What to work on ::
The records below are to be set down word for word, with every picture left out.

Data supplied ::
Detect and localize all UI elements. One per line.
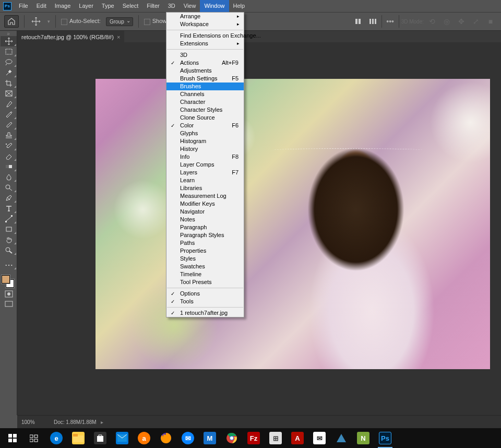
menu-item-paragraph[interactable]: Paragraph [166,223,244,231]
toolbar-grip[interactable]: » [0,31,17,36]
tool-eyedrop[interactable] [1,99,17,109]
document-tab[interactable]: retouch7after.jpg @ 100% (RGB/8#) × [17,31,124,42]
tool-brush[interactable] [1,120,17,130]
tool-crop[interactable] [1,78,17,88]
screen-mode-icon[interactable] [1,299,17,310]
menu-item-channels[interactable]: Channels [166,90,244,98]
taskbar-tasks[interactable] [24,428,45,448]
tool-type[interactable] [1,203,17,214]
taskbar-start[interactable] [2,428,23,448]
menu-item-info[interactable]: InfoF8 [166,153,244,161]
menu-item-properties[interactable]: Properties [166,247,244,255]
tool-shape[interactable] [1,224,17,234]
tool-wand[interactable] [1,67,17,78]
menu-edit[interactable]: Edit [32,0,51,12]
tool-patch[interactable] [1,109,17,120]
menu-item-workspace[interactable]: Workspace [166,20,244,28]
tool-eraser[interactable] [1,151,17,161]
menu-item-libraries[interactable]: Libraries [166,184,244,192]
edit-toolbar[interactable]: ⋯ [1,260,17,270]
menu-item-3d[interactable]: 3D [166,51,244,59]
taskbar-chrome[interactable] [221,428,242,448]
taskbar-outlook[interactable]: ✉ [309,428,330,448]
menu-item-actions[interactable]: ✓ActionsAlt+F9 [166,59,244,67]
tool-blur[interactable] [1,172,17,182]
taskbar-acrobat[interactable]: A [287,428,308,448]
menu-item-character[interactable]: Character [166,98,244,106]
menu-item-paragraph-styles[interactable]: Paragraph Styles [166,231,244,239]
menu-image[interactable]: Image [51,0,75,12]
menu-item-layers[interactable]: LayersF7 [166,169,244,176]
taskbar-firefox[interactable] [156,428,176,448]
taskbar-filezilla[interactable]: Fz [243,428,264,448]
tool-lasso[interactable] [1,57,17,67]
distribute-icon[interactable] [367,15,379,28]
tool-marquee[interactable] [1,46,17,57]
taskbar-store[interactable] [90,428,111,448]
menu-item-learn[interactable]: Learn [166,176,244,184]
menu-3d[interactable]: 3D [164,0,180,12]
taskbar-photoshop[interactable]: Ps [375,428,396,448]
menu-item-tools[interactable]: ✓Tools [166,298,244,305]
taskbar-mail[interactable] [112,428,133,448]
taskbar-malwarebytes[interactable]: M [199,428,220,448]
menu-item-find-extensions-on-exchange-[interactable]: Find Extensions on Exchange... [166,32,244,40]
menu-item-modifier-keys[interactable]: Modifier Keys [166,200,244,208]
tool-gradient[interactable] [1,161,17,172]
menu-item-tool-presets[interactable]: Tool Presets [166,278,244,286]
menu-filter[interactable]: Filter [142,0,163,12]
menu-item-styles[interactable]: Styles [166,255,244,263]
menu-item-history[interactable]: History [166,145,244,153]
menu-layer[interactable]: Layer [75,0,98,12]
color-swatches[interactable] [0,274,16,289]
foreground-swatch[interactable] [2,275,10,284]
tool-dodge[interactable] [1,182,17,193]
menu-item-notes[interactable]: Notes [166,216,244,223]
taskbar-thunderbird[interactable]: ✉ [177,428,198,448]
menu-item-brush-settings[interactable]: Brush SettingsF5 [166,75,244,82]
menu-item-timeline[interactable]: Timeline [166,270,244,278]
close-icon[interactable]: × [117,34,120,40]
tool-move[interactable] [1,36,17,46]
tool-frame[interactable] [1,88,17,99]
taskbar-avast[interactable]: a [134,428,154,448]
menu-item-layer-comps[interactable]: Layer Comps [166,161,244,169]
tool-stamp[interactable] [1,130,17,140]
taskbar-apps[interactable]: ⊞ [265,428,286,448]
menu-item-color[interactable]: ✓ColorF6 [166,122,244,129]
home-button[interactable] [4,15,19,28]
tool-pen[interactable] [1,193,17,203]
tool-history-brush[interactable] [1,140,17,151]
menu-item-options[interactable]: ✓Options [166,290,244,298]
taskbar-onenote[interactable]: N [353,428,374,448]
menu-help[interactable]: Help [229,0,249,12]
menu-item-paths[interactable]: Paths [166,239,244,247]
tool-hand[interactable] [1,234,17,245]
menu-item-character-styles[interactable]: Character Styles [166,106,244,114]
menu-item-navigator[interactable]: Navigator [166,208,244,216]
status-menu-icon[interactable]: ▸ [101,419,103,425]
canvas[interactable] [96,79,490,369]
tool-zoom[interactable] [1,245,17,255]
menu-type[interactable]: Type [98,0,118,12]
taskbar-explorer[interactable] [68,428,89,448]
menu-item-brushes[interactable]: Brushes [166,82,244,90]
more-icon[interactable]: ••• [384,15,397,28]
taskbar-edge[interactable]: e [46,428,67,448]
menu-item-glyphs[interactable]: Glyphs [166,129,244,137]
menu-select[interactable]: Select [118,0,143,12]
menu-item-histogram[interactable]: Histogram [166,137,244,145]
zoom-level[interactable]: 100% [21,419,44,425]
menu-item-extensions[interactable]: Extensions [166,40,244,48]
align-icon[interactable] [352,15,365,28]
auto-select-checkbox[interactable]: Auto-Select: [61,18,101,25]
menu-window[interactable]: Window [200,0,229,12]
menu-item-arrange[interactable]: Arrange [166,13,244,20]
quick-mask-icon[interactable] [1,289,17,299]
taskbar-zotero[interactable] [331,428,352,448]
menu-file[interactable]: File [15,0,32,12]
menu-item-clone-source[interactable]: Clone Source [166,114,244,122]
menu-item-1-retouch7after-jpg[interactable]: ✓1 retouch7after.jpg [166,309,244,317]
auto-select-dropdown[interactable]: Group [106,17,133,26]
tool-path[interactable] [1,214,17,224]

Completed exercise ::
Detect and localize all UI elements. One per line.
menu-item-paragraph[interactable]: Paragraph [166,223,244,231]
toolbar-grip[interactable]: » [0,31,17,36]
tool-eyedrop[interactable] [1,99,17,109]
document-tab[interactable]: retouch7after.jpg @ 100% (RGB/8#) × [17,31,124,42]
tool-brush[interactable] [1,120,17,130]
tool-crop[interactable] [1,78,17,88]
screen-mode-icon[interactable] [1,299,17,310]
menu-item-channels[interactable]: Channels [166,90,244,98]
taskbar-tasks[interactable] [24,428,45,448]
tool-type[interactable] [1,203,17,214]
taskbar-start[interactable] [2,428,23,448]
menu-item-info[interactable]: InfoF8 [166,153,244,161]
menu-item-properties[interactable]: Properties [166,247,244,255]
tool-shape[interactable] [1,224,17,234]
tool-wand[interactable] [1,67,17,78]
menu-edit[interactable]: Edit [32,0,51,12]
tool-patch[interactable] [1,109,17,120]
menu-item-workspace[interactable]: Workspace [166,20,244,28]
tool-eraser[interactable] [1,151,17,161]
menu-item-libraries[interactable]: Libraries [166,184,244,192]
edit-toolbar[interactable]: ⋯ [1,260,17,270]
menu-item-3d[interactable]: 3D [166,51,244,59]
taskbar-chrome[interactable] [221,428,242,448]
taskbar-outlook[interactable]: ✉ [309,428,330,448]
menu-item-actions[interactable]: ✓ActionsAlt+F9 [166,59,244,67]
tool-blur[interactable] [1,172,17,182]
taskbar-acrobat[interactable]: A [287,428,308,448]
menu-item-character[interactable]: Character [166,98,244,106]
menu-item-paragraph-styles[interactable]: Paragraph Styles [166,231,244,239]
menu-image[interactable]: Image [51,0,75,12]
menu-item-layers[interactable]: LayersF7 [166,169,244,176]
taskbar-firefox[interactable] [156,428,176,448]
taskbar-filezilla[interactable]: Fz [243,428,264,448]
tool-lasso[interactable] [1,57,17,67]
distribute-icon[interactable] [367,15,379,28]
tool-marquee[interactable] [1,46,17,57]
taskbar-store[interactable] [90,428,111,448]
menu-item-learn[interactable]: Learn [166,176,244,184]
menu-3d[interactable]: 3D [164,0,180,12]
taskbar-photoshop[interactable]: Ps [375,428,396,448]
menu-item-tools[interactable]: ✓Tools [166,298,244,305]
taskbar-mail[interactable] [112,428,133,448]
taskbar-malwarebytes[interactable]: M [199,428,220,448]
menu-item-find-extensions-on-exchange-[interactable]: Find Extensions on Exchange... [166,32,244,40]
menu-item-modifier-keys[interactable]: Modifier Keys [166,200,244,208]
tool-gradient[interactable] [1,161,17,172]
menu-item-tool-presets[interactable]: Tool Presets [166,278,244,286]
menu-filter[interactable]: Filter [142,0,163,12]
menu-item-styles[interactable]: Styles [166,255,244,263]
menu-item-history[interactable]: History [166,145,244,153]
menu-layer[interactable]: Layer [75,0,98,12]
color-swatches[interactable] [0,274,16,289]
foreground-swatch[interactable] [2,275,10,284]
tool-dodge[interactable] [1,182,17,193]
menu-item-notes[interactable]: Notes [166,216,244,223]
taskbar-thunderbird[interactable]: ✉ [177,428,198,448]
menu-item-brush-settings[interactable]: Brush SettingsF5 [166,75,244,82]
menu-item-timeline[interactable]: Timeline [166,270,244,278]
close-icon[interactable]: × [117,34,120,40]
tool-move[interactable] [1,36,17,46]
tool-frame[interactable] [1,88,17,99]
taskbar-avast[interactable]: a [134,428,154,448]
menu-item-layer-comps[interactable]: Layer Comps [166,161,244,169]
tool-stamp[interactable] [1,130,17,140]
taskbar-apps[interactable]: ⊞ [265,428,286,448]
menu-item-color[interactable]: ✓ColorF6 [166,122,244,129]
home-button[interactable] [4,15,19,28]
tool-pen[interactable] [1,193,17,203]
tool-history-brush[interactable] [1,140,17,151]
menu-item-options[interactable]: ✓Options [166,290,244,298]
taskbar-onenote[interactable]: N [353,428,374,448]
menu-help[interactable]: Help [229,0,249,12]
menu-item-paths[interactable]: Paths [166,239,244,247]
tool-hand[interactable] [1,234,17,245]
menu-item-character-styles[interactable]: Character Styles [166,106,244,114]
menu-item-navigator[interactable]: Navigator [166,208,244,216]
status-menu-icon[interactable]: ▸ [101,419,103,425]
canvas[interactable] [96,79,490,369]
tool-zoom[interactable] [1,245,17,255]
menu-type[interactable]: Type [98,0,118,12]
taskbar-explorer[interactable] [68,428,89,448]
menu-item-brushes[interactable]: Brushes [166,82,244,90]
more-icon[interactable]: ••• [384,15,397,28]
taskbar-edge[interactable]: e [46,428,67,448]
menu-item-glyphs[interactable]: Glyphs [166,129,244,137]
menu-select[interactable]: Select [118,0,143,12]
menu-item-histogram[interactable]: Histogram [166,137,244,145]
zoom-level[interactable]: 100% [21,419,44,425]
menu-item-extensions[interactable]: Extensions [166,40,244,48]
align-icon[interactable] [352,15,365,28]
auto-select-checkbox[interactable]: Auto-Select: [61,18,101,25]
menu-window[interactable]: Window [200,0,229,12]
menu-item-arrange[interactable]: Arrange [166,13,244,20]
quick-mask-icon[interactable] [1,289,17,299]
taskbar-zotero[interactable] [331,428,352,448]
menu-file[interactable]: File [15,0,32,12]
menu-item-clone-source[interactable]: Clone Source [166,114,244,122]
menu-item-1-retouch7after-jpg[interactable]: ✓1 retouch7after.jpg [166,309,244,317]
auto-select-dropdown[interactable]: Group [106,17,133,26]
tool-path[interactable] [1,214,17,224]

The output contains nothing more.